You’ve got a great employee who’s been knocking it out of the park for years. You’ve invested in mentoring and training because this person has true management potential. Then, the employee becomes a new parent—and never returns from parental leave.
It’s not uncommon. A July 2015 Washington Post poll found that roughly three-quarters of mothers and half of fathers say they’ve switched jobs, passed on work opportunities, or quit because of their children’s needs.
But it doesn’t have to be that way, says Julia Beck, founder of Forty Weeks, a consulting firm that helps companies connect with pregnant women and new parents. By taking a holistic approach to the needs of employees who are new parents, you can keep more of your talent as their families grow.
If you’re starting the conversation about leave during or after leave, you’re late to the game, Beck says. But in order for employees to feel comfortable sharing news about a pregnancy early on, it’s important for them to feel that being pregnant or a new parent isn’t something that will be penalized in the company.

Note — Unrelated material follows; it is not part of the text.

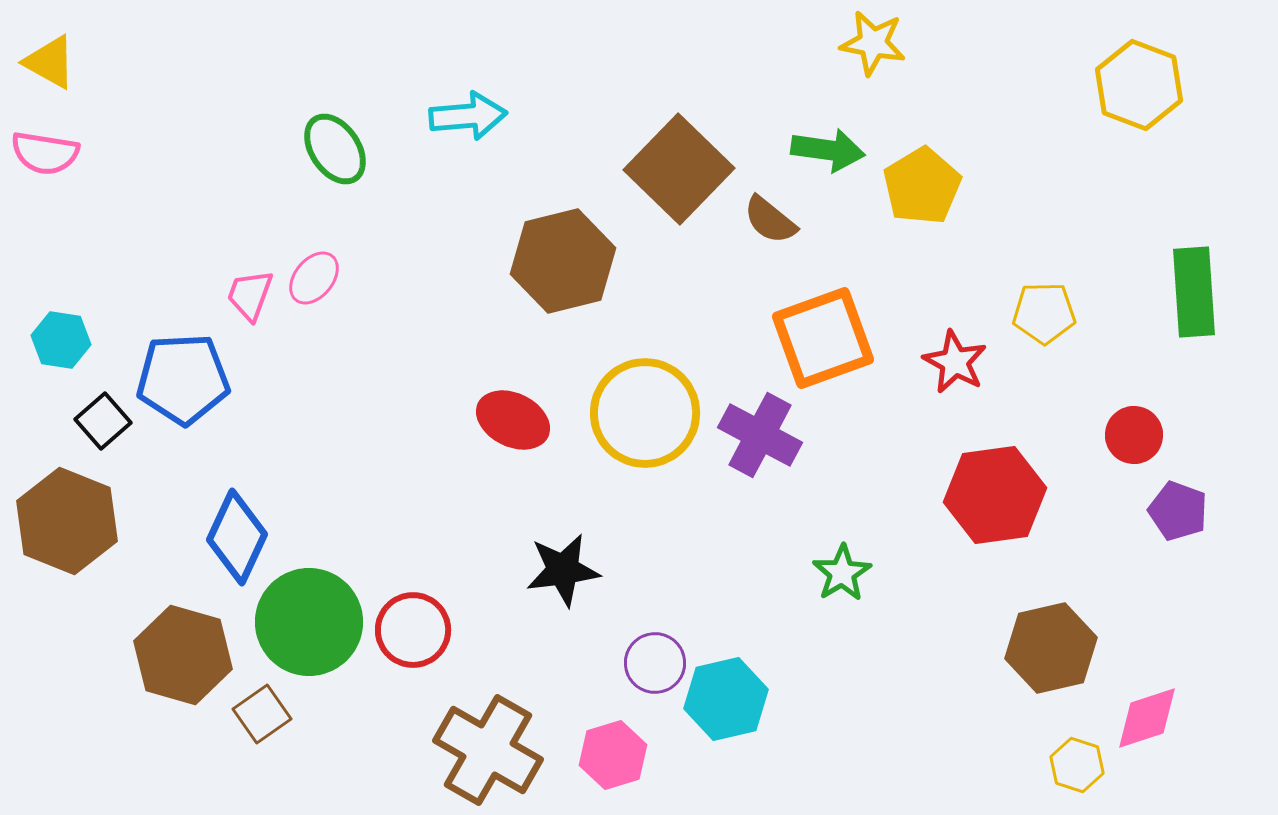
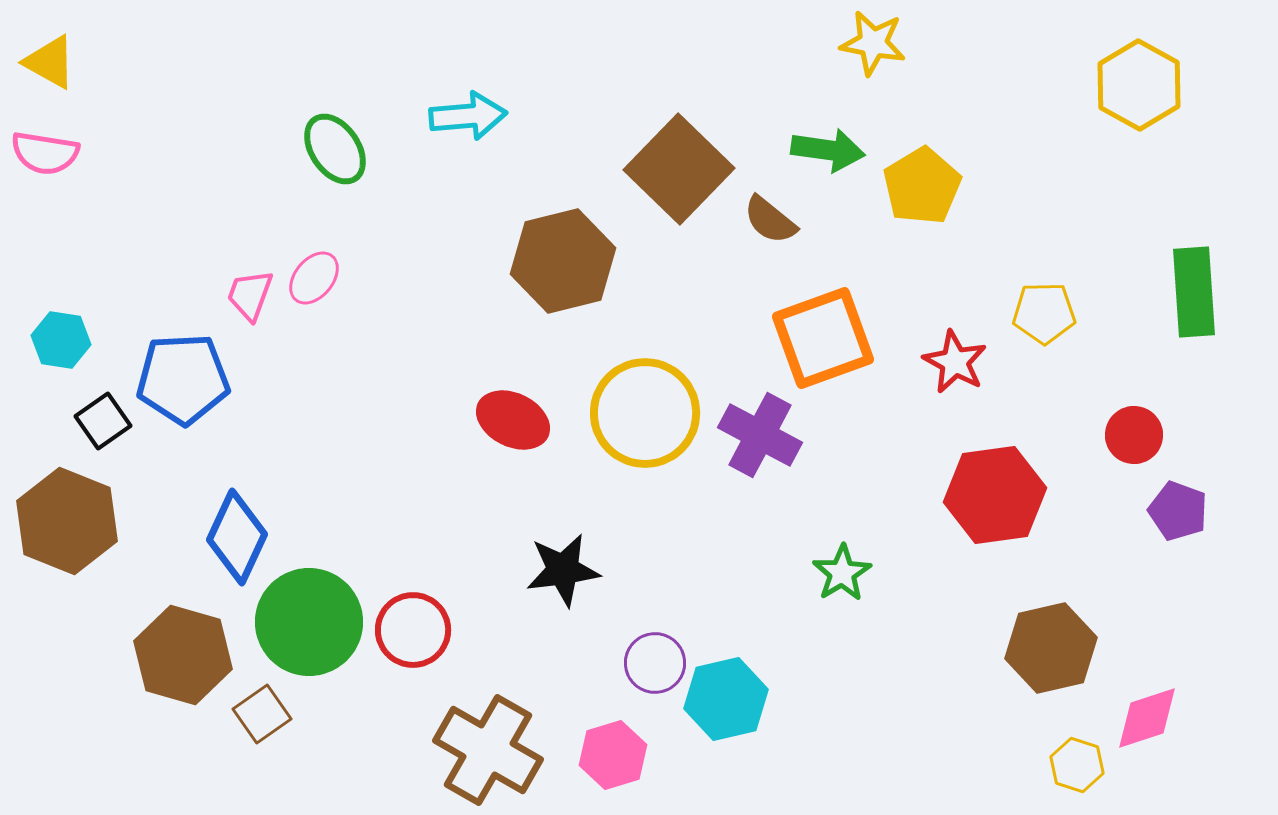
yellow hexagon at (1139, 85): rotated 8 degrees clockwise
black square at (103, 421): rotated 6 degrees clockwise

“A lot of what determines if they come back or not has to do with how well they leave when they go on leave,” she says. “There’s an off-ramp, too.”
Discuss the employee’s expectations for leave, when he or she intends to return to work and in what capacity, and the benefits your company offers for new parents.
New parents have a host of needs that they may not have considered before having children, says Donna M. Lubrano, an adjunct marketing, communications, and international business professor at Northeastern University. Allowing for flex-time, telecommuting, job sharing, and other job structures can help new parents who are juggling new family demands. Provide private, clean places for new mothers to pump breast milk, and help them address challenges such as having to travel and ship milk home.
Beck says that allowing children at work, if appropriate, and providing backup day care can go a long way toward helping your employees feel less frazzled and remain engaged. She says that some companies offer a “pool” of hours through a service that can be accessed when necessary.
Beck is a fan of having a small group of people handle the employee’s workload instead of offloading it to one person to do double duty. It’s not always possible—smaller firms may need to tap temporary help—but by spreading the work around, the in-office employees aren’t overwhelmed. It also heads off animosity toward the person on leave from people who feel like they’re not being treated fairly because they have to cover for someone else.
Once you begin conversations about leave and transitioning back, Beck advises establishing a communication schedule and having one point of contact. That ensures that the employee can keep in touch and reduces the risk of miscommunication, which would be more likely if several people were in touch.
Of course, you don’t want to become a nuisance—the person is on leave, after all—but touching base every few weeks can keep the employee feeling connected and appreciated. It’s also tougher to transition back after being out of touch for several weeks or months. “I think it’s a setup for failure to go completely dark,” Beck says.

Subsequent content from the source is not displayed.